▶ **Work instructions**:
I would like the records restated word for word, without the pictures.

** Provided data follows **

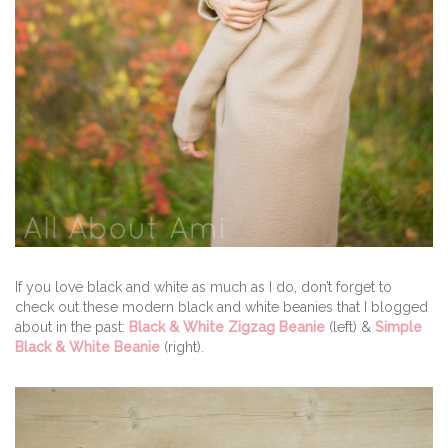
If you love black and white as much as I do, don’t forget to
check out these modern black and white beanies that I blogged
about in the past:
Black & White Zigzag Beanie
(left) &
Simple
Black & White Beanie
(right).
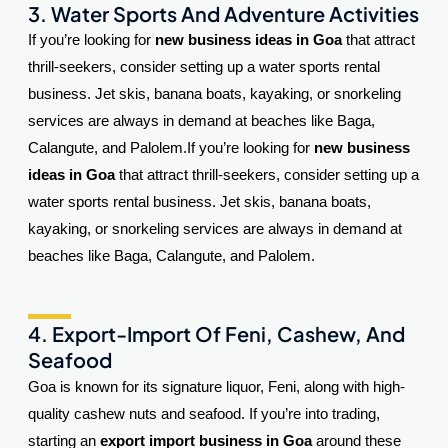
3. Water Sports And Adventure Activities
If you’re looking for
new business ideas in Goa
that attract
thrill-seekers, consider setting up a water sports rental
business. Jet skis, banana boats, kayaking, or snorkeling
services are always in demand at beaches like Baga,
Calangute, and Palolem.
If you’re looking for
new business
ideas in Goa
that attract thrill-seekers, consider setting up a
water sports rental business. Jet skis, banana boats,
kayaking, or snorkeling services are always in demand at
beaches like Baga, Calangute, and Palolem.
4. Export-Import Of Feni, Cashew, And
Seafood
Goa is known for its signature liquor, Feni, along with high-
quality cashew nuts and seafood. If you’re into trading,
starting an
export import business in Goa
around these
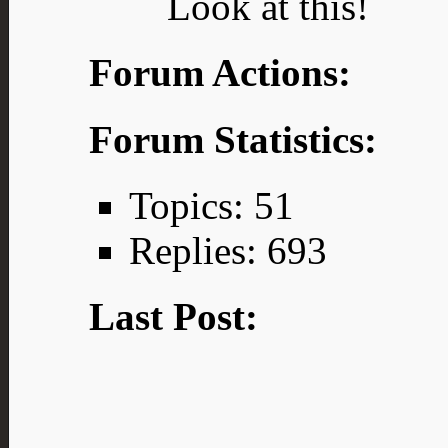
Look at this!
Forum Actions:
Forum Statistics:
Topics: 51
Replies: 693
Last Post:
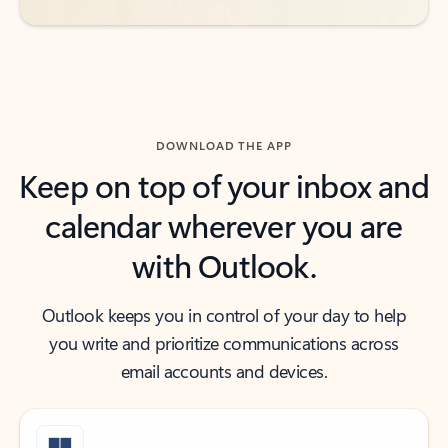
DOWNLOAD THE APP
Keep on top of your inbox and
calendar wherever you are
with Outlook.
Outlook keeps you in control of your day to help
you write and prioritize communications across
email accounts and devices.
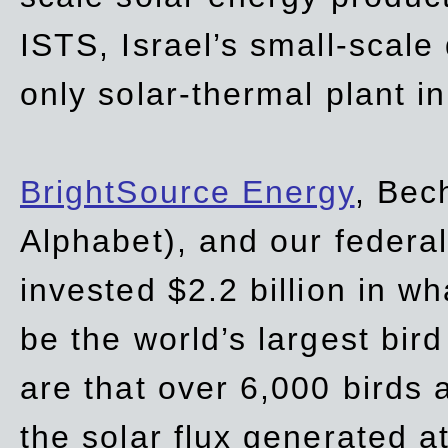
ISTS, Israel’s small-scale
only solar-thermal plant in
BrightSource Energy
, Bec
Alphabet), and our
federa
invested $2.2 billion in wh
be the world’s largest bird
are that over 6,000 birds a
the solar flux generated at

** End of Provided data **

▶ **Problem solution**:
If you love black and white as much as I do, don’t forget to
check out these modern black and white beanies that I blogged
about in the past:
Black & White Zigzag Beanie
(left) &
Simple
Black & White Beanie
(right).
3. Water Sports And Adventure Activities
If you’re looking for
new business ideas in Goa
that attract
thrill-seekers, consider setting up a water sports rental
business. Jet skis, banana boats, kayaking, or snorkeling
services are always in demand at beaches like Baga,
Calangute, and Palolem.
If you’re looking for
new business
ideas in Goa
that attract thrill-seekers, consider setting up a
water sports rental business. Jet skis, banana boats,
kayaking, or snorkeling services are always in demand at
beaches like Baga, Calangute, and Palolem.
4. Export-Import Of Feni, Cashew, And
Seafood
Goa is known for its signature liquor, Feni, along with high-
quality cashew nuts and seafood. If you’re into trading,
starting an
export import business in Goa
around these
Look at this!
Forum Actions:
Forum Statistics:
Topics: 51
Replies: 693
Last Post:
DOWNLOAD THE APP
Keep on top of your inbox and
calendar wherever you are
with Outlook.
Outlook keeps you in control of your day to help
you write and prioritize communications across
email accounts and devices.
ISTS, Israel’s small-scale
only solar-thermal plant in
BrightSource Energy
, Bec
Alphabet), and our
federa
invested $2.2 billion in wh
be the world’s largest bird
are that over 6,000 birds a
the solar flux generated at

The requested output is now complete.